Osteomyelitis at the injection site of adrenalin through an intraosseous needle in a 3-month-old infant.

作者信息

Stoll E, Golej J, Burda G, Hermon M, Boigner H, Trittenwein G

机构信息

Department of Neonatology and Paediatric ICU, University Children's Hospital, University of Vienna, Waehringer Guertel 18-20, Austria.

出版信息

Resuscitation. 2002 Jun;53(3):315-8. doi: 10.1016/s0300-9572(02)00039-4.

Abstract

Intraosseous (IO) puncture is considered for the administration of drugs and fluids when vascular access cannot be achieved rapidly. Adrenaline/epinephrine, adenosine, crystalloids, colloids and blood products can be applied and administered effectively using this route during resuscitation of children.
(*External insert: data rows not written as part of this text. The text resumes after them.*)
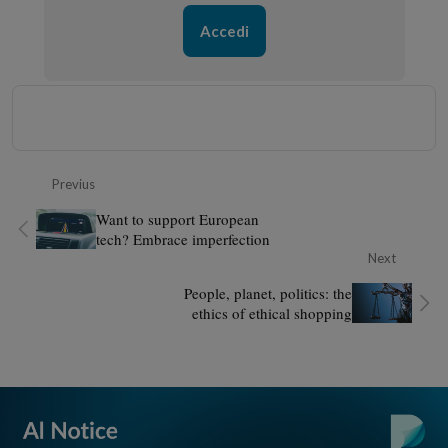
Accedi
Previus
Want to support European
tech? Embrace imperfection
Next
People, planet, politics: the
ethics of ethical shopping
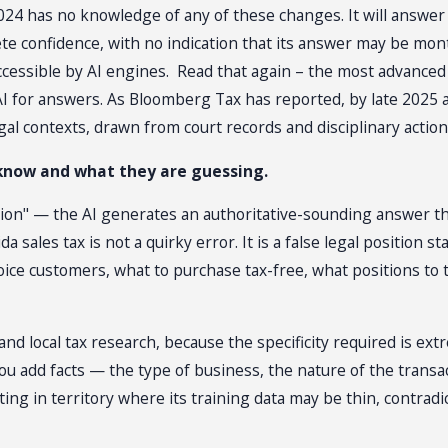
2024 has no knowledge of any of these changes. It will answer
lete confidence, with no indication that its answer may be m
accessible by AI engines. Read that again – the most advanced
 AI for answers. As Bloomberg Tax has reported, by late 2025
egal contexts, drawn from court records and disciplinary action
 know and what they are guessing.
ion" — the AI generates an authoritative-sounding answer that 
ida sales tax is not a quirky error. It is a false legal positio
ice customers, what to purchase tax-free, what positions to 
and local tax research, because the specificity required is extr
ou add facts — the type of business, the nature of the trans
ting in territory where its training data may be thin, contra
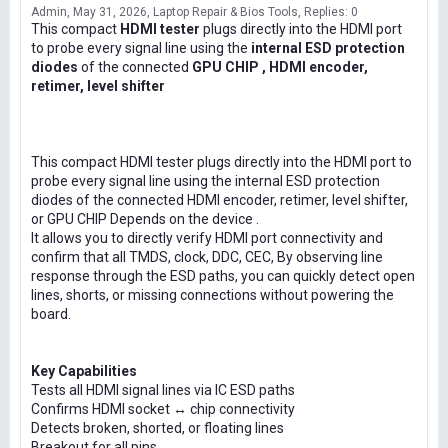
Admin
May 31, 2026
Laptop Repair & Bios Tools
Replies: 0
This compact
HDMI tester
plugs directly into the HDMI port
to probe every signal line using the
internal ESD protection
diodes
of the connected
GPU CHIP , HDMI encoder,
retimer, level shifter
This compact HDMI tester plugs directly into the HDMI port to
probe every signal line using the internal ESD protection
diodes of the connected HDMI encoder, retimer, level shifter,
or GPU CHIP Depends on the device .
It allows you to directly verify HDMI port connectivity and
confirm that all TMDS, clock, DDC, CEC, By observing line
response through the ESD paths, you can quickly detect open
lines, shorts, or missing connections without powering the
board.
Key Capabilities
Tests all HDMI signal lines via IC ESD paths
Confirms HDMI socket ↔ chip connectivity
Detects broken, shorted, or floating lines
Breakout for all pins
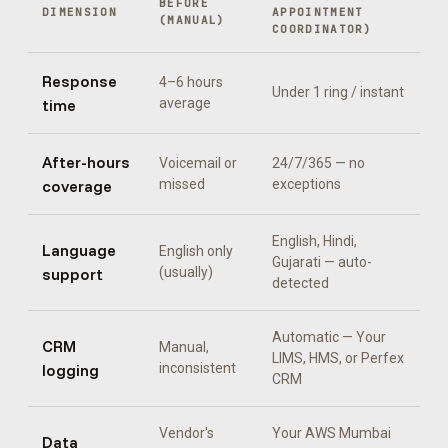
BEFORE
DIMENSION
APPOINTMENT
(MANUAL)
COORDINATOR
)
Response
4–6 hours
Under 1 ring / instant
time
average
After-hours
Voicemail or
24/7/365 — no
coverage
missed
exceptions
English, Hindi,
Language
English only
Gujarati
— auto-
support
(usually)
detected
Automatic —
Your
CRM
Manual,
LIMS, HMS, or Perfex
logging
inconsistent
CRM
Vendor's
Your AWS Mumbai
Data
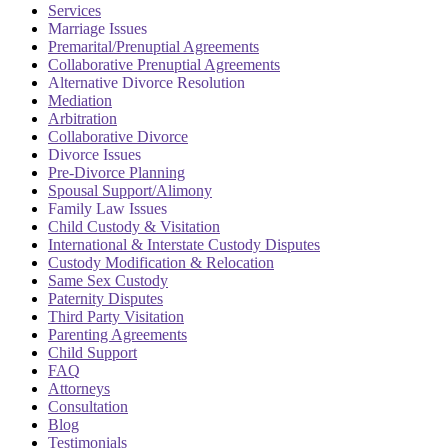
Services
Marriage Issues
Premarital/Prenuptial Agreements
Collaborative Prenuptial Agreements
Alternative Divorce Resolution
Mediation
Arbitration
Collaborative Divorce
Divorce Issues
Pre-Divorce Planning
Spousal Support/Alimony
Family Law Issues
Child Custody & Visitation
International & Interstate Custody Disputes
Custody Modification & Relocation
Same Sex Custody
Paternity Disputes
Third Party Visitation
Parenting Agreements
Child Support
FAQ
Attorneys
Consultation
Blog
Testimonials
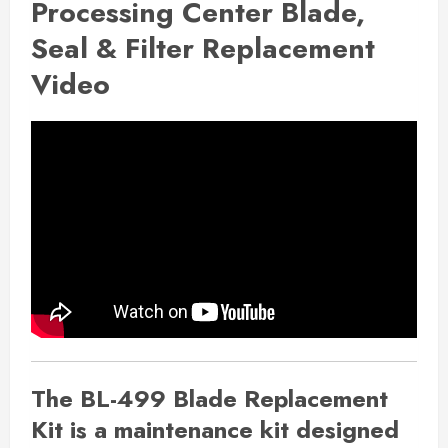
Processing Center Blade,
Seal & Filter Replacement
Video
The BL-499 Blade Replacement
Kit is a maintenance kit designed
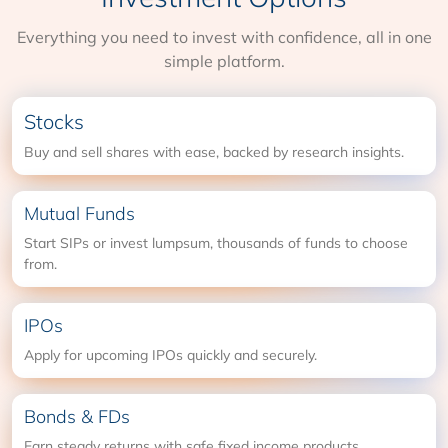
Everything you need to invest with confidence, all in one
simple platform.
Stocks
Buy and sell shares with ease, backed by research insights.
Mutual Funds
Start SIPs or invest lumpsum, thousands of funds to choose
from.
IPOs
Apply for upcoming IPOs quickly and securely.
Bonds & FDs
Earn steady returns with safe fixed income products.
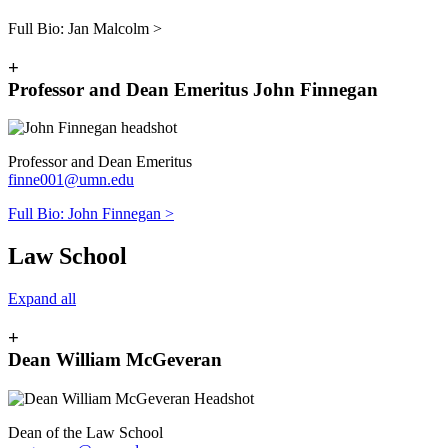
Full Bio: J
an Malcolm >
+
Professor and Dean Emeritus John Finnegan
Professor and Dean Emeritus
finne001@umn.edu
Full Bio: J
ohn Finnegan >
Law School
Expand all
+
Dean William McGeveran
Dean of the Law School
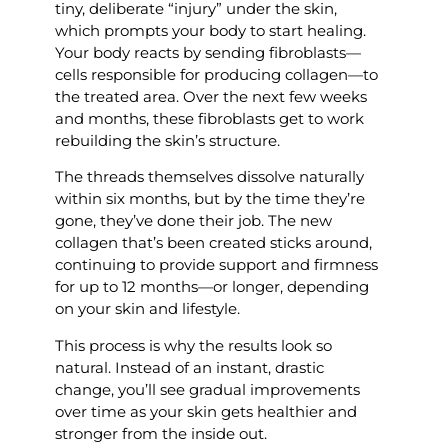
tiny, deliberate “injury” under the skin,
which prompts your body to start healing.
Your body reacts by sending fibroblasts—
cells responsible for producing collagen—to
the treated area. Over the next few weeks
and months, these fibroblasts get to work
rebuilding the skin’s structure.
The threads themselves dissolve naturally
within six months, but by the time they’re
gone, they’ve done their job. The new
collagen that’s been created sticks around,
continuing to provide support and firmness
for up to 12 months—or longer, depending
on your skin and lifestyle.
This process is why the results look so
natural. Instead of an instant, drastic
change, you’ll see gradual improvements
over time as your skin gets healthier and
stronger from the inside out.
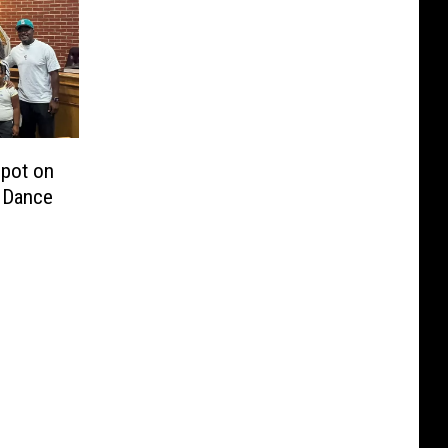
Spot on
s Dance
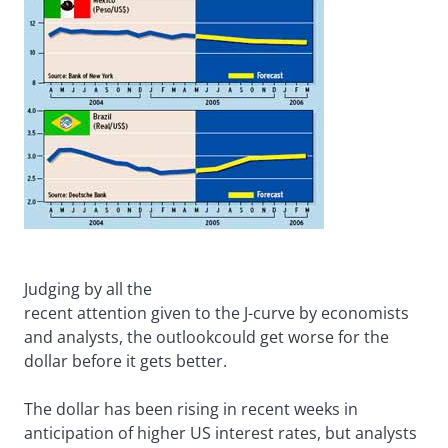
Judging by all the
recent attention given to the J-curve by economists
and analysts, the outlookcould get worse for the
dollar before it gets better.
The dollar has been rising in recent weeks in
anticipation of higher US interest rates, but analysts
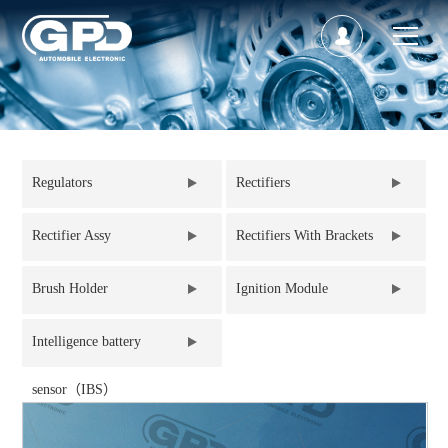
Regulators
Rectifiers
Rectifier Assy
Rectifiers With Brackets
Brush Holder
Ignition Module
Intelligence battery
sensor（IBS）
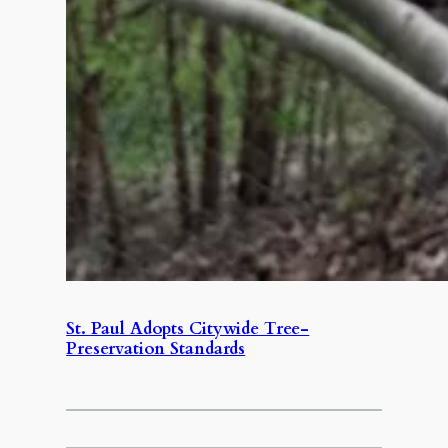
St. Paul Adopts Citywide Tree-
Preservation Standards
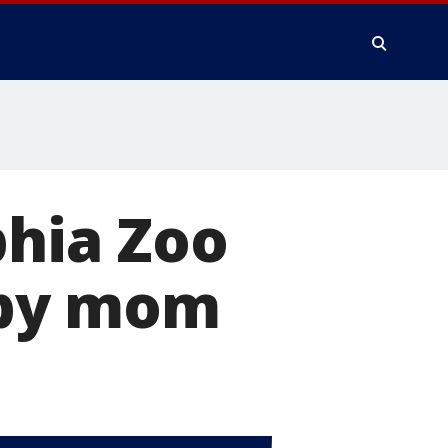
phia Zoo
 by mom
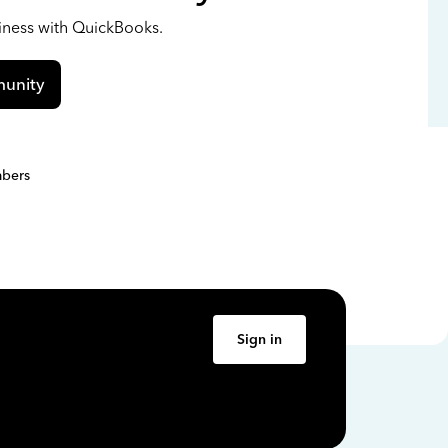
siness with QuickBooks.
unity
bers
Sign in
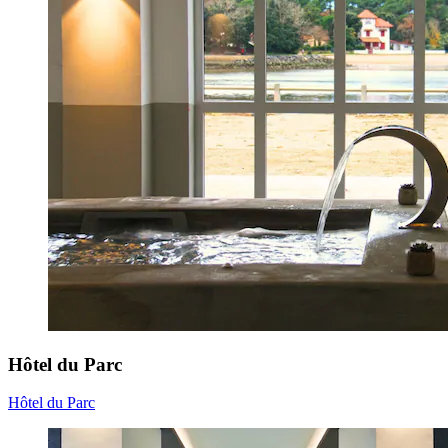
Hôtel du Parc
Hôtel du Parc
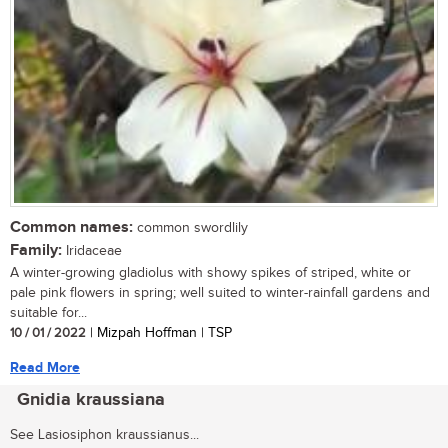
Common names:
common swordlily
Family:
Iridaceae
A winter-growing gladiolus with showy spikes of striped, white or
pale pink flowers in spring; well suited to winter-rainfall gardens and
suitable for...
10 / 01 / 2022
| Mizpah Hoffman | TSP
Read More
Gnidia kraussiana
See Lasiosiphon kraussianus...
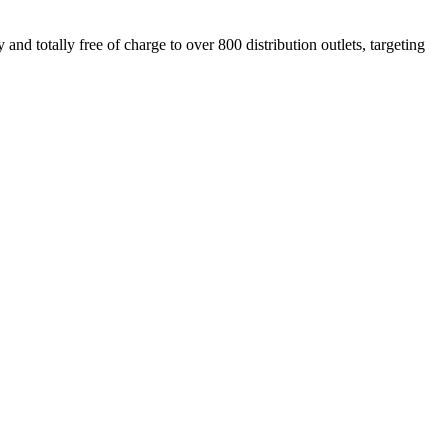
nd totally free of charge to over 800 distribution outlets, targeting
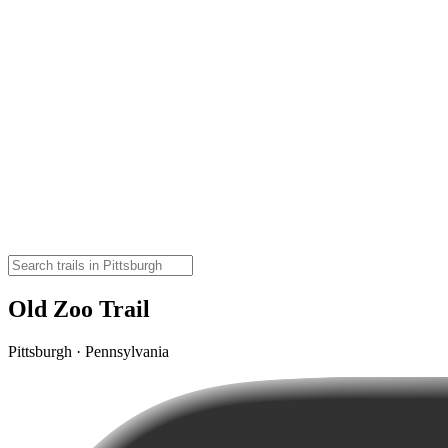
Old Zoo Trail
Pittsburgh · Pennsylvania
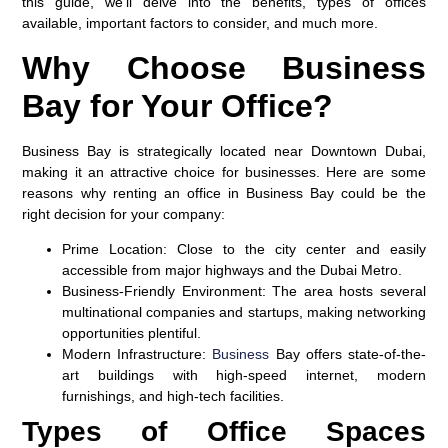
this guide, we’ll delve into the benefits, types of offices
available, important factors to consider, and much more.
Why Choose Business
Bay for Your Office?
Business Bay is strategically located near Downtown Dubai,
making it an attractive choice for businesses. Here are some
reasons why renting an office in Business Bay could be the
right decision for your company:
Prime Location
: Close to the city center and easily
accessible from major highways and the Dubai Metro.
Business-Friendly Environment
: The area hosts several
multinational companies and startups, making networking
opportunities plentiful.
Modern Infrastructure
:
Business
Bay offers state-of-the-
art buildings with high-speed internet, modern
furnishings, and high-tech facilities.
Types of Office Spaces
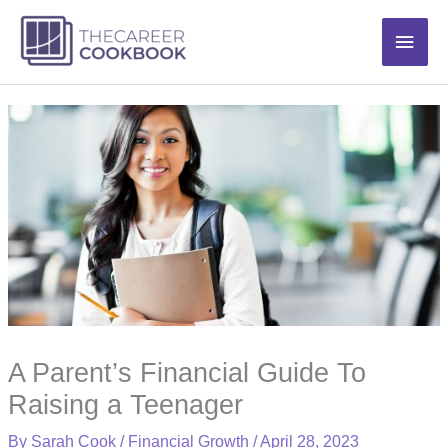
Skip
Main
to
content
Men
A Parent’s Financial Guide To
Raising a Teenager
By
Sarah Cook
/
Financial Growth
/
April 28, 2023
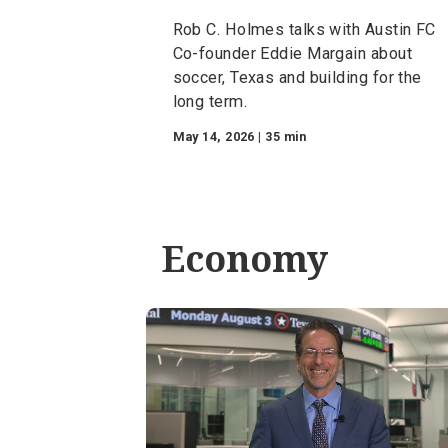
Episode 4 — Taking
Share: Lessons From
Leaders
Rob C. Holmes talks with Aust
Co-founder Eddie Margain abo
soccer, Texas and building for 
long term.
May 14, 2026 | 35 min
Economy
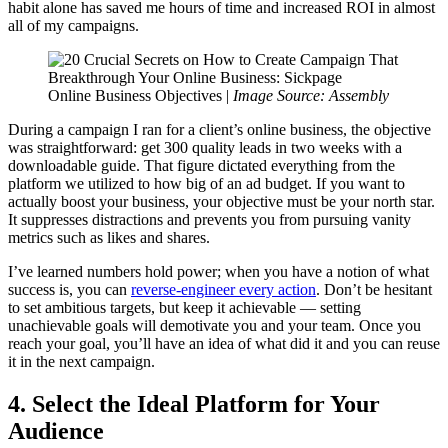
habit alone has saved me hours of time and increased ROI in almost
all of my campaigns.
Online Business Objectives |
Image Source: Assembly
During a campaign I ran for a client’s online business, the objective
was straightforward: get 300 quality leads in two weeks with a
downloadable guide. That figure dictated everything from the
platform we utilized to how big of an ad budget. If you want to
actually boost your business, your objective must be your north star.
It suppresses distractions and prevents you from pursuing vanity
metrics such as likes and shares.
I’ve learned numbers hold power; when you have a notion of what
success is, you can
reverse-engineer every action
. Don’t be hesitant
to set ambitious targets, but keep it achievable — setting
unachievable goals will demotivate you and your team. Once you
reach your goal, you’ll have an idea of what did it and you can reuse
it in the next campaign.
4. Select the Ideal Platform for Your
Audience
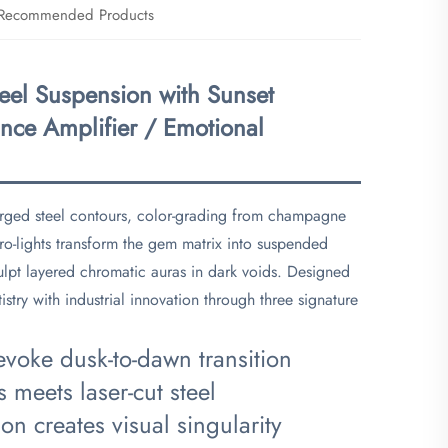
Recommended Products
eel Suspension with Sunset
nce Amplifier / Emotional
orged steel contours, color-grading from champagne
cro-lights transform the gem matrix into suspended
lpt layered chromatic auras in dark voids. Designed
istry with industrial innovation through three signature
 evoke dusk-to-dawn transition
s meets laser-cut steel
on creates visual singularity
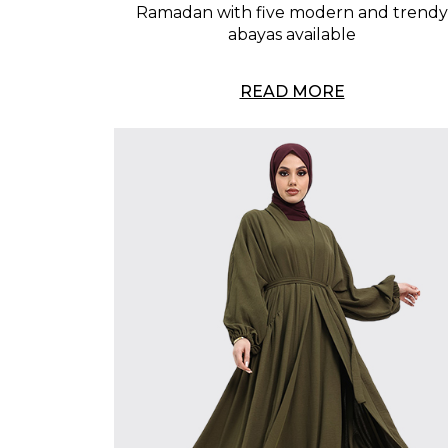
Ramadan with five modern and trendy
abayas available
READ MORE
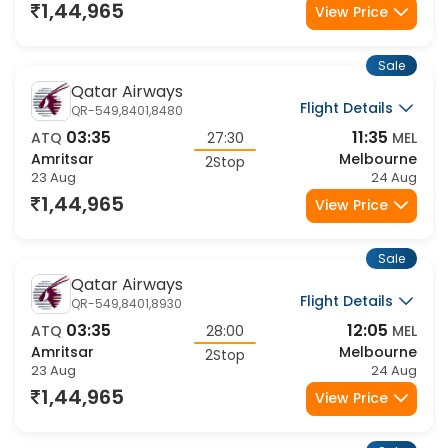
23 Aug
24 Aug
1,44,965
View Price
Sale
Qatar Airways
Flight Details
QR-549,8401,8480
03:35
11:35
ATQ
27:30
MEL
Amritsar
Melbourne
2Stop
23 Aug
24 Aug
1,44,965
View Price
Sale
Qatar Airways
Flight Details
QR-549,8401,8930
03:35
12:05
ATQ
28:00
MEL
Amritsar
Melbourne
2Stop
23 Aug
24 Aug
1,44,965
View Price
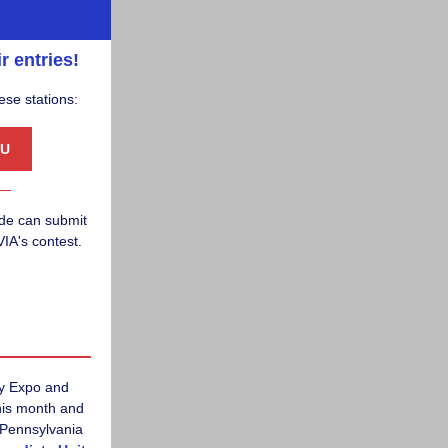
r entries!
ese stations:
U
ade can submit
IA's contest.
gy Expo and
this month and
 Pennsylvania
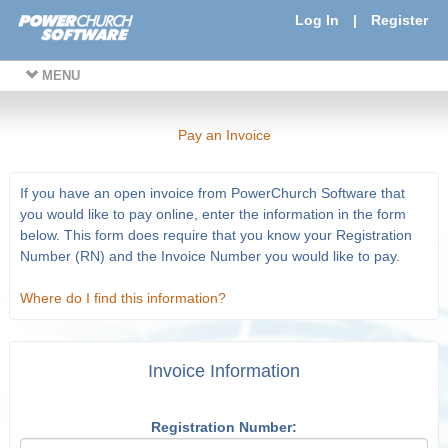
Log In
|
Register
MENU
Pay an Invoice
If you have an open invoice from PowerChurch Software that
you would like to pay online, enter the information in the form
below. This form does require that you know your Registration
Number (RN) and the Invoice Number you would like to pay.
Where do I find this information?
Invoice Information
Registration Number:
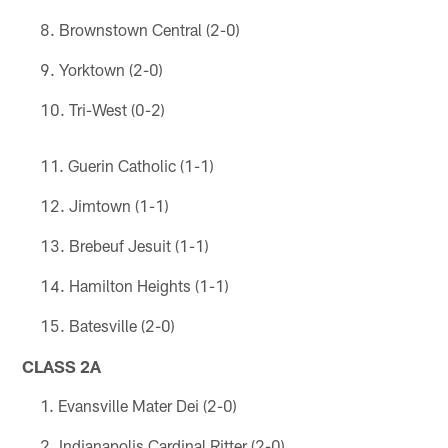
Brownstown Central (2-0)
Yorktown (2-0)
Tri-West (0-2)
Guerin Catholic (1-1)
Jimtown (1-1)
Brebeuf Jesuit (1-1)
Hamilton Heights (1-1)
Batesville (2-0)
CLASS 2A
Evansville Mater Dei (2-0)
Indianapolis Cardinal Ritter (2-0)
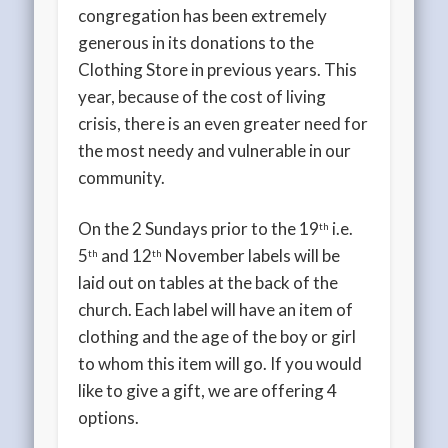
congregation has been extremely
generous in its donations to the
Clothing Store in previous years. This
year, because of the cost of living
crisis, there is an even greater need for
the most needy and vulnerable in our
community.
On the 2 Sundays prior to the 19
i.e.
th
5
and 12
November labels will be
th
th
laid out on tables at the back of the
church. Each label will have an item of
clothing and the age of the boy or girl
to whom this item will go. If you would
like to give a gift, we are offering 4
options.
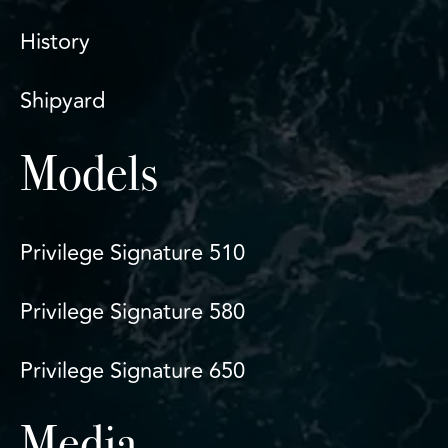
History
Shipyard
Models
Privilege Signature 510
Privilege Signature 580
Privilege Signature 650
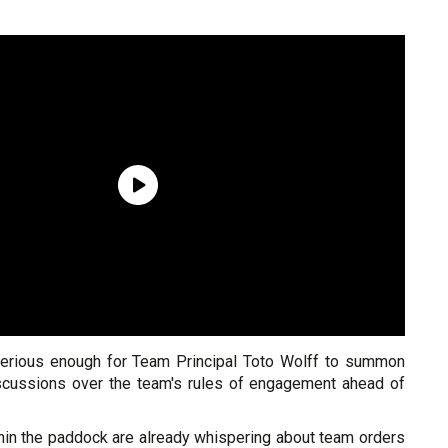
serious enough for Team Principal Toto Wolff to summon
iscussions over the team's rules of engagement ahead of
hin the paddock are already whispering about team orders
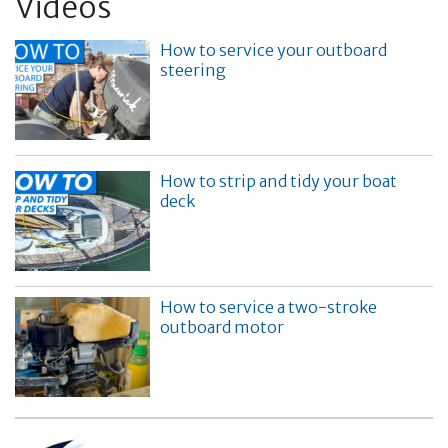
Videos
How to service your outboard
steering
How to strip and tidy your boat
deck
How to service a two-stroke
outboard motor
This technique is relatively simple with complications of <1%. These may include tibial fracture, lower extremity compartment syndrome and osteomyelitis. A case is described in which a 3-month-old male infant presented for emergency resuscitation requiring IO infusion utilising both tibial bones. High doses of adrenaline (1:1000; 0.1 mg/kg) were administered in the right tibial epiphysis only after the standard initial concentration (1:10000; 0.01 mg/kg) had minimal effect. A local inflammatory reaction was noted 24 h later in the right tibial region, which developed into cutaneous necrosis, and was eventually resected. Radiologically, no osseous lesion could be demonstrated, however, a bone scintigram revealed osteomyelitis. Upon surgical revision, purulent destruction was evident requiring removal of the epiphysis and part of the metaphysis. Although osteomyelitis is a rare complication which may be caused by sepsis, or contamination during insertion, we speculate that adrenaline in high concentrations may promote the development of osteomyelitis and the drug should be applied cautiously in more diluted concentrations.

摘要

当无法迅速建立血管通路时,可考虑进行骨内(IO)穿刺以给药和输注液体。在儿童复苏过程中,可通过该途径有效应用和给予肾上腺素、腺苷、晶体液、胶体液及血液制品。这项技术相对简单,并发症发生率<1%。这些并发症可能包括胫骨骨折、下肢骨筋膜室综合征和骨髓炎。本文描述了一例3个月大男婴的病例,该患儿因紧急复苏需要通过双侧胫骨进行骨内输注。仅在标准初始浓度(1:10000;0.01mg/kg)效果甚微后,才在右侧胫骨骨骺给予高剂量肾上腺素(1:1000;0.1mg/kg)。24小时后,右侧胫骨区域出现局部炎症反应,发展为皮肤坏死,最终进行了切除。放射学检查未发现骨质病变,但骨闪烁显像显示存在骨髓炎。手术翻修时,可见脓性破坏,需要切除骨骺和部分干骺端。虽然骨髓炎是一种罕见的并发症,可能由败血症或穿刺过程中的污染引起,但我们推测高浓度肾上腺素可能会促进骨髓炎的发展,应用该药物时应更谨慎地使用稀释浓度。